Two Tamil asylum-seekers and their Australian-born daughters will remain in Australia for the foreseeable future after a Federal Court decided to hear their case. Source: The Guardian.
Priya, Nadesalingam and their children, Kopika, 4, and Tharunicaa, 2, were sent to Christmas Island last month after the Federal Court granted an injunction preventing the government deporting Tharunicaa until the court application had been heard.
In the Federal Court yesterday, judge Mordecai Bromberg found that the family had established a prima facie case to keep them in Australia until the case goes to a final hearing at a date still yet to be determined.
Home Affairs Minister Peter Dutton said yesterday afternoon that the family would stay on Christmas Island in the interim, and that they were not in detention but “effectively” living in the community – a claim Priya disputed. He also repeated accusations the couple had their daughters as “anchor babies”.
The case centres around the fact that until this week the government had not considered whether Tharunicaa was owed protection under Australia’s international obligations.
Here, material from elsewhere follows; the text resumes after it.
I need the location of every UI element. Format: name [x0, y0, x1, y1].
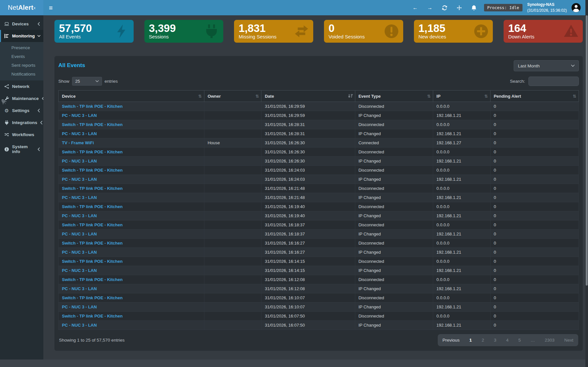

Under the Migration Act, people who arrive in Australia by boat cannot apply for a visa while in Australia. Even though Tharunicaa was born in Australia, she is given the same visa status as her parents. But the Immigration Minister has the power to “lift the bar” to allow her to apply for a visa.
After the case was launched, the Home Affairs Department referred the case to Immigration Minister David Coleman, but he decided not to lift the bar.
In an interlocutory hearing in the Federal Court on Wednesday, Justice Bromberg delayed handing down a decision on whether to go to a full hearing after the barrister representing the family, Angel Aleksov, launched a new argument. He said a July 2017 ministerial determination from Mr Dutton had lifted the bar preventing Tharunicaa from applying for a visa in 2017, and the bar remained lifted.
Justice Bromberg found that the argument that the bar was lifted in the 2017 determination had some prospect of success if the case went to final hearing, as well as the second claim that while there is process afoot that may lead Tharunicaa to be granted a visa, the government has no power to remove her (and her family by extension) from Australia.